Moshesh was a pupil at the prestige St Andrews High in Bedfordview, Johannesburg when she was cast in the role of the unnamed pharaoh who befriended Joseph, a Hebrew prisoner with prophetic powers to interpret dreams. At the time the gorgeous actress with a sunny disposition studied drama as part of her matric syllabus with film as her major interest.
The musical was an end-of-year project and it would define her career in the performing arts to date. She would later acknowledge that her part in that musical really got her hooked to acting.
Subsequent roles in classic productions such as Snow White and the Seven Dwarves suggested that the essence of real, genuine acting involves transcending gender and racial caricatures. It can influence audiences to see people and the world beyond these social constructs and stereotypes.
After matric Nthati enrolled at Natal Technikon for a three-year diploma in the performing arts, majoring in drama studies. Her first professional involvement in acting at the Natal Performing Arts Council in 1991 exposed her to the real world.
She took part in school tours, performing in educational dramas and projects for schoolchildren, covering a wide range of social concerns and themes such as AIDS, rape and child abuse awareness.

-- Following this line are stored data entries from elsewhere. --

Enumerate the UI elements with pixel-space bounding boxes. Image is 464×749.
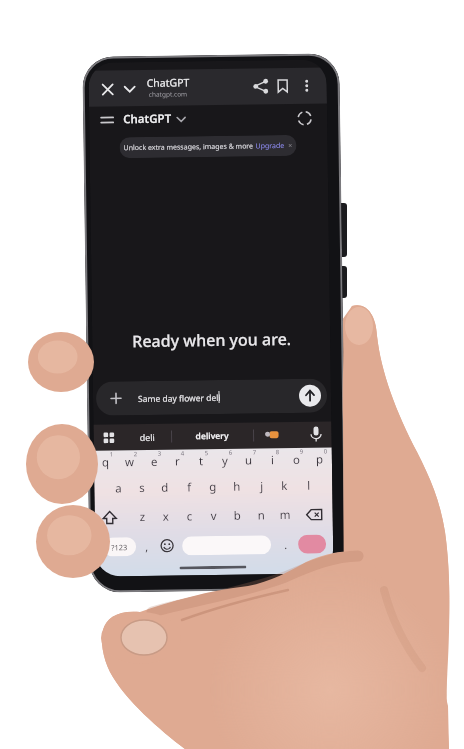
button[interactable]: ?123 <box>103 537 136 557</box>
button[interactable]: z <box>135 508 151 526</box>
staticText: b <box>234 508 242 524</box>
button[interactable]: v <box>206 507 222 525</box>
button[interactable]: delivery <box>181 425 244 448</box>
staticText: r <box>175 454 180 470</box>
staticText: a <box>115 480 122 496</box>
button[interactable]: deli <box>127 426 168 448</box>
staticText: Upgrade <box>256 141 285 151</box>
button[interactable] <box>182 535 271 555</box>
staticText: 0 <box>324 447 328 456</box>
staticText: t <box>199 453 204 469</box>
staticText: 8 <box>276 448 280 456</box>
staticText: v <box>211 508 217 524</box>
staticText: z <box>140 509 146 525</box>
staticText: ChatGPT <box>146 75 190 90</box>
button[interactable]: b <box>230 507 246 525</box>
button[interactable]: u <box>241 451 257 470</box>
staticText: i <box>271 452 274 468</box>
staticText: c <box>187 508 193 524</box>
button[interactable]: k <box>276 477 292 495</box>
staticText: d <box>161 480 169 496</box>
staticText: x <box>163 509 170 525</box>
button[interactable]: Same day flower deli <box>96 378 327 416</box>
button[interactable]: y <box>217 452 233 470</box>
button[interactable]: l <box>300 477 316 495</box>
staticText: 4 <box>181 449 185 458</box>
staticText: o <box>293 452 300 468</box>
button[interactable]: x <box>158 508 174 526</box>
staticText: u <box>245 452 253 469</box>
button[interactable]: n <box>254 506 270 524</box>
staticText: n <box>258 507 266 523</box>
staticText: ?123 <box>111 542 128 552</box>
staticText: p <box>316 452 324 468</box>
button[interactable]: m <box>277 506 293 524</box>
button[interactable]: s <box>134 479 150 497</box>
staticText: 2 <box>134 450 138 458</box>
staticText: 1 <box>110 450 114 458</box>
staticText: s <box>139 480 145 496</box>
button[interactable]: t <box>193 452 209 470</box>
button[interactable]: a <box>110 479 126 497</box>
button[interactable]: p <box>312 450 328 469</box>
button[interactable]: h <box>229 478 245 496</box>
staticText: . <box>284 537 287 552</box>
staticText: j <box>260 478 263 494</box>
button[interactable]: Unlock extra messages, images & more <box>119 135 297 158</box>
button[interactable] <box>298 534 326 554</box>
staticText: deli <box>140 431 156 443</box>
staticText: g <box>209 479 217 495</box>
staticText: l <box>307 478 310 494</box>
staticText: Same day flower deli <box>138 392 221 405</box>
staticText: f <box>187 479 191 495</box>
staticText: × <box>284 141 293 151</box>
staticText: Unlock extra messages, images & more <box>124 141 256 153</box>
staticText: ChatGPT <box>123 111 172 127</box>
staticText: w <box>125 454 135 470</box>
button[interactable]: r <box>169 452 185 471</box>
button[interactable]: o <box>288 451 304 469</box>
button[interactable]: e <box>146 453 162 471</box>
staticText: e <box>151 454 158 470</box>
button[interactable]: c <box>182 507 198 526</box>
staticText: 7 <box>253 448 257 456</box>
staticText: , <box>145 539 148 554</box>
staticText: 5 <box>205 449 209 457</box>
staticText: h <box>233 479 241 495</box>
button[interactable]: g <box>205 478 221 496</box>
button[interactable]: d <box>157 479 173 497</box>
staticText: 9 <box>300 448 304 456</box>
staticText: k <box>281 478 288 494</box>
staticText: q <box>102 454 110 471</box>
button[interactable]: j <box>253 477 269 496</box>
button[interactable]: i <box>264 451 280 469</box>
staticText: y <box>222 453 228 469</box>
button[interactable]: f <box>181 478 197 496</box>
staticText: Ready when you are. <box>132 328 291 352</box>
button[interactable]: q <box>98 453 114 472</box>
button[interactable]: w <box>122 453 138 471</box>
staticText: delivery <box>196 430 230 442</box>
staticText: chatgpt.com <box>149 89 188 99</box>
staticText: 3 <box>158 450 162 458</box>
staticText: 6 <box>229 449 233 457</box>
staticText: m <box>280 507 291 523</box>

In 1992 she joined the now-defunct Bop Arts Council (BOPAC). It was headed by playwright and director, Walter Chakela, who she still regards highly as one of her most influential mentors during her journey as a young actress.

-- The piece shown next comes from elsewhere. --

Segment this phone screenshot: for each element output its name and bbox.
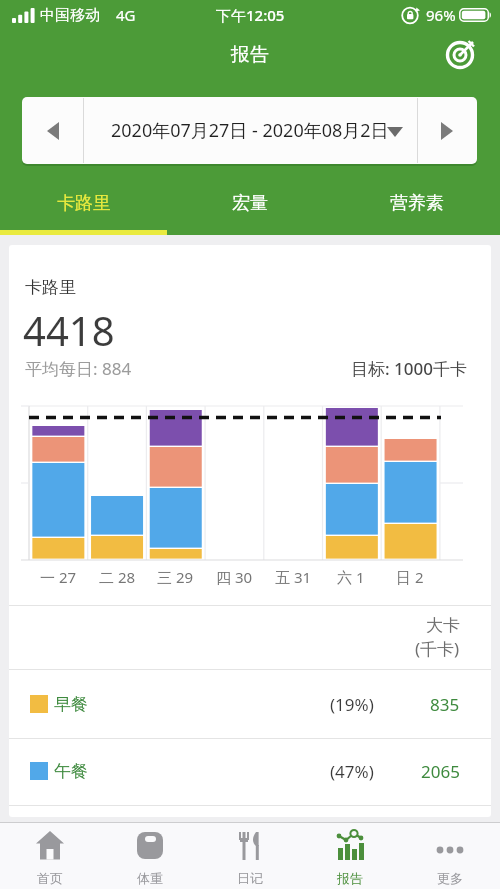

The highlight of her stay at BOPAC was acting in Maru, Chakela's adaptation of Bessie Head's famous novel. Her television debut as Lerato Mashabela, a caring, sensitive and ever-polite nurse in 1994 in Egoli: Place of Gold – the country's first soapie – gave her instant celebrity status.
She enjoyed star treatment wherever she appeared in public. It was an overwhelming experience but she always handled the attention with grace and dignity. She kept her feet firmly on the ground and focused on perfecting her craft.
During her work at Egoli she met Thoko Ntshinga, who played powerful business executive, Donna Makaula on the soapie.
Needless to say, the veteran actress who received a Lifetime Achievement Award at the SAFTAs early this year became another torchbearer on her artistic journey. During the show she also doffed her hat to Maishe Maponya, another veteran playwright and poet.
Moshesh has received her fair share of awards for numerous productions she has starred in and as she approaches the big fifty next year, she continues to grace our screens and gives her all despite the challenges of the industry.
And recently the pendulum swung full circle when she landed a male role in Zakes Mda's play titled You Fool, How Can the Skies Fall?